In high school it’s more about the hands. It’s what the students are doing to actually live it out. They also focus on how they help someone else figure out what they believe. It’s preparing them to go into the world after they graduate.

What would you say has been the hardest thing to overcome in connecting the ministries together?

The three of them agreed that the time needed is the hardest thing. Erin said that having the time to pray and strategically plan is important.

What advice or encouragement would you give to other leaders

Fletcher said that it’s important to take advantage of the opportunities. In some ways COVID has given them the time to start talking more intentionally. COVID has given them the opportunity to be more collaborative. Fletcher stressed the importance of being champion for the other ministries. The easiest way to not be a silo-ed ministry is to be a champion of the other ministries.

Angie said they sometimes serve in other ministries. For example, Angie does a study with the pre-teens before they go into middle school. Erin adds that knowing the strengths and weaknesses of the other leaders helps. Erin meets with the others to get their wisdom.

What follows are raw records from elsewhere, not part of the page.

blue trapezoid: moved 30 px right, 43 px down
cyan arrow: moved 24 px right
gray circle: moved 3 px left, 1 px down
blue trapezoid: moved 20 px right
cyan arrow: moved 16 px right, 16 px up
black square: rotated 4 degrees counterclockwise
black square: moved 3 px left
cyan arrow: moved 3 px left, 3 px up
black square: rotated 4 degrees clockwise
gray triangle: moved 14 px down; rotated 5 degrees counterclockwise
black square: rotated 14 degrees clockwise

Fletcher brags about what’s going on in the other ministries as much as what goes on in his ministry. Angie says they celebrate what happens in the other ministries.

For churches that don’t have a paid staff member for each ministry how can they implement this?

Fletcher said first off to pray. Whether you are a volunteer or working with volunteers, you can’t do it all on your own.

Angie said to look to great resources like CE national. All three leaders are involved in different groups outside of their own church for prayer, troubleshooting, and to find encouragement. Focus on what you can do and not on what you can’t do. Look at the kids in your ministry, what God’s doing, and lean into that. Then take small steps toward  the vision God has placed in your heart.

Erin said to look for the people you can invest in. It’s easy for leaders to do it all, but give opportunities for kids and adults to lead. Remember that comparison is the thief of joy. While you connect with other ministries, don’t think the other ministries have it all together. God has equipped you, do what He’s called you to do.